** Available data **
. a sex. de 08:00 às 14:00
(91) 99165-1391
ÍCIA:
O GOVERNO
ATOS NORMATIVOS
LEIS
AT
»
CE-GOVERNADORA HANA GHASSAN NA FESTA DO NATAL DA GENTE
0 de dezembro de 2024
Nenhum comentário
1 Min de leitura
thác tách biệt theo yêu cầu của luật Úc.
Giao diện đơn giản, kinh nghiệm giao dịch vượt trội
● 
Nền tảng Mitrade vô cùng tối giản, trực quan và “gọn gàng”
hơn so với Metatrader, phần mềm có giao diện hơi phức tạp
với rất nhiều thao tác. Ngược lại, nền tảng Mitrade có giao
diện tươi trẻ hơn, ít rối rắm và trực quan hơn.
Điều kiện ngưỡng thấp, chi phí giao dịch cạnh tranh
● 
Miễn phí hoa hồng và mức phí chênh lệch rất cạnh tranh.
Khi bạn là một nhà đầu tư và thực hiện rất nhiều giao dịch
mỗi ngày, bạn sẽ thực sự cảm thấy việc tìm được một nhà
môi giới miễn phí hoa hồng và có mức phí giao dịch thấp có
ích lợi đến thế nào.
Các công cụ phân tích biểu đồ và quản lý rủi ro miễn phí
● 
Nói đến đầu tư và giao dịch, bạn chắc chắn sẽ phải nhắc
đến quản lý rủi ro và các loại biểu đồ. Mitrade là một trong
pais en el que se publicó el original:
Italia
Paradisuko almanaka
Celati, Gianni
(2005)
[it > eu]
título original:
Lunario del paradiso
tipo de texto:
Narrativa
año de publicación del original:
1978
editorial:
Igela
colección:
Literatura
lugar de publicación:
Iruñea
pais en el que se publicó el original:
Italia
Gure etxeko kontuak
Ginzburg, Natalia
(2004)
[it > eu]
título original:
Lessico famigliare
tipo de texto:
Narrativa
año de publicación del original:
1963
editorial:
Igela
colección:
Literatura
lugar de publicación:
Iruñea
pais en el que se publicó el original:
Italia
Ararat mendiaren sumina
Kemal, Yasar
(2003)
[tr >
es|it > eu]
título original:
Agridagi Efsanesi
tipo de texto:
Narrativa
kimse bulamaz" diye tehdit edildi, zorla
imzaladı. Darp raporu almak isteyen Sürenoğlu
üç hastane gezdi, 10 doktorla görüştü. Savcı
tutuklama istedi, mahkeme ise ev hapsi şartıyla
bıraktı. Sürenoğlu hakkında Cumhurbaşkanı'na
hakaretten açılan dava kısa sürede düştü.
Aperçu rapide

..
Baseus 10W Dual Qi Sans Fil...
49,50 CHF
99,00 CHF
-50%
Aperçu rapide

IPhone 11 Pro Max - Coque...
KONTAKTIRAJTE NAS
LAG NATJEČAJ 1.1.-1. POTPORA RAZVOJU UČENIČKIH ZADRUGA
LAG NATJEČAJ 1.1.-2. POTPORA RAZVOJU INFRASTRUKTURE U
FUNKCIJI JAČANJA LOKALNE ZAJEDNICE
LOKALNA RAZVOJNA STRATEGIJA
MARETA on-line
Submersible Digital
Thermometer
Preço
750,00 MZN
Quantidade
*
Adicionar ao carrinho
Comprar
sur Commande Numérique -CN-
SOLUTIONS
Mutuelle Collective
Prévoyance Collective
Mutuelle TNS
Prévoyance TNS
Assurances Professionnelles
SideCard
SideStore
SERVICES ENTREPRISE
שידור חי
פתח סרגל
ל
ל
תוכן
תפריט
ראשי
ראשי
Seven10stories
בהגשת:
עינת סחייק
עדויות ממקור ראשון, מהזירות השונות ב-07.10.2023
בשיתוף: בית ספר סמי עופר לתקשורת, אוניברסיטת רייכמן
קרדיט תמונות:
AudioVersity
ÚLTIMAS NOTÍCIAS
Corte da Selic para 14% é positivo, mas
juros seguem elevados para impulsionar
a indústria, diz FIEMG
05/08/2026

** Problem to solve **
A single figure is required: how many lines above contain the word "thấp".

** Answer box **
2